Nongovernmental Organizations (NGOs)
NGOs make up a large portion of the response and recovery workforce after a disaster. The assistance of NGOs is vital. While the management responsibility of a disaster resides with governmental officials, NGOs often work under this framework to provide essential health, shelter, and recovery functions. NGOs are typically independent of the government, consist of mostly volunteer members, and do not exist to make a profit on their activities. Well-known NGOs include the International Federation of Red Cross/Red Crescent Societies (IFRC), the American Red Cross, and Medecins Sans Frontieres/Doctors Without Borders.
Clinical Significance
Disaster care teams assist from the initial response through the final recovery phase of a disaster. The initial response, often local EMS or community members, can typically occur within minutes. The state/regional level of response may take hours. Federal response with DMAT teams can take days. Each level of response in the United States, from local to federal, is guided by an overlying structure called the incident command system (ICS).

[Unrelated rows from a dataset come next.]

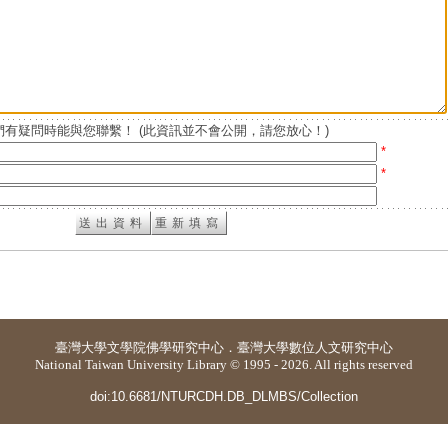
有疑問時能與您聯繫！ (此資訊並不會公開，請您放心！)
*
*
臺灣大學
文學院佛學研究中心
．
臺灣大學數位人文研究中心
National Taiwan University Library © 1995 - 2026. All rights reserved
doi:10.6681/NTURCDH.DB_DLMBS/Collection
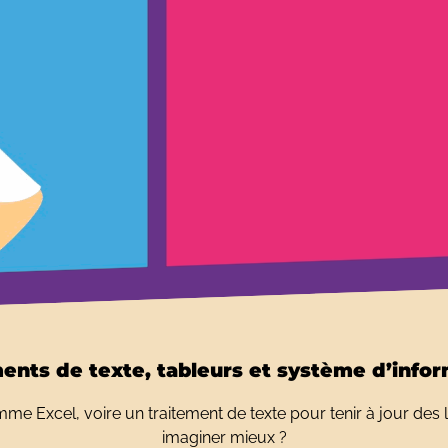
ents de texte, tableurs et système d’info
comme Excel, voire un traitement de texte pour tenir à jour des 
imaginer mieux ?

The ICS integrates management of the emergency under several functional areas: command, operations, logistics, planning, and finance/administration. It is important to understand the idea of ICS and how ICS relates to the management of disaster care teams. Clinicians practicing in a disaster area must be aware of the different levels of response and the chain of command established by the ICS which helps to guide the disaster response. Additionally, clinicians and responders in a disaster area must have the ability to be flexible and expect to work in less than ideal conditions. By understanding the types of disaster care teams available and the idea of ICS, clinicians will be better prepared to respond to a disaster in their hospital or community.